### How to complete this task
Your task is to repeat exactly the lines from the one with "firmasının mola sayısına" through the end of the records, both included; please leave the pictures out.

(Data excerpts)
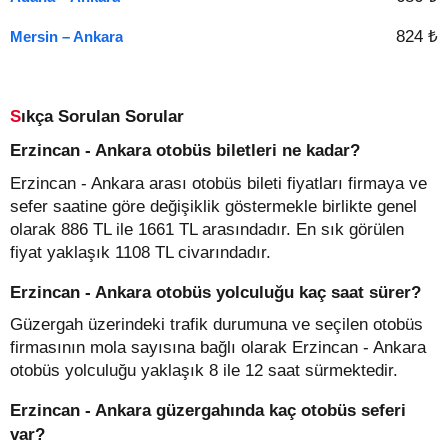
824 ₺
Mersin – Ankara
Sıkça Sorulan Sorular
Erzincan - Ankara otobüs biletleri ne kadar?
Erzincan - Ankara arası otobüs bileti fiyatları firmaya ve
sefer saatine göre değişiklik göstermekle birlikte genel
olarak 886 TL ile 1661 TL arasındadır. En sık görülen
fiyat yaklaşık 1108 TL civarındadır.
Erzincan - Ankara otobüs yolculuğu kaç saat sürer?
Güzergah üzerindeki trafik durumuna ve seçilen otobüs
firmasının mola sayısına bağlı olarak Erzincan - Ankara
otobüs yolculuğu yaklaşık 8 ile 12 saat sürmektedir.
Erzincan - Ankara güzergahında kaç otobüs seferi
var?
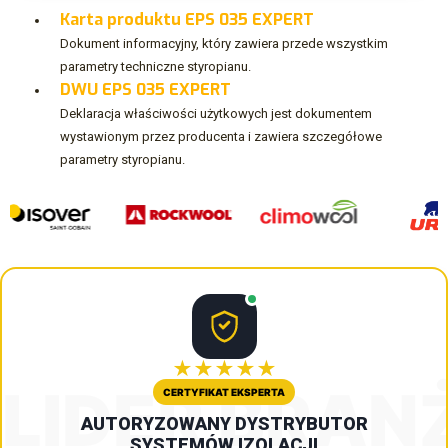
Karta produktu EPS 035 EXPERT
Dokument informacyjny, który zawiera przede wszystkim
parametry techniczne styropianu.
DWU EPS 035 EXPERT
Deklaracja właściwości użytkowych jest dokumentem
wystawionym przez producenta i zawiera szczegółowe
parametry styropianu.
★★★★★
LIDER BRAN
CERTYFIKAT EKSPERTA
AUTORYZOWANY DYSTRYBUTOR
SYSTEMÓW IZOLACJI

### Exercise response
firmasının mola sayısına bağlı olarak Erzincan - Ankara
otobüs yolculuğu yaklaşık 8 ile 12 saat sürmektedir.
Erzincan - Ankara güzergahında kaç otobüs seferi
var?
Karta produktu EPS 035 EXPERT
Dokument informacyjny, który zawiera przede wszystkim
parametry techniczne styropianu.
DWU EPS 035 EXPERT
Deklaracja właściwości użytkowych jest dokumentem
wystawionym przez producenta i zawiera szczegółowe
parametry styropianu.
★★★★★
LIDER BRAN
CERTYFIKAT EKSPERTA
AUTORYZOWANY DYSTRYBUTOR
SYSTEMÓW IZOLACJI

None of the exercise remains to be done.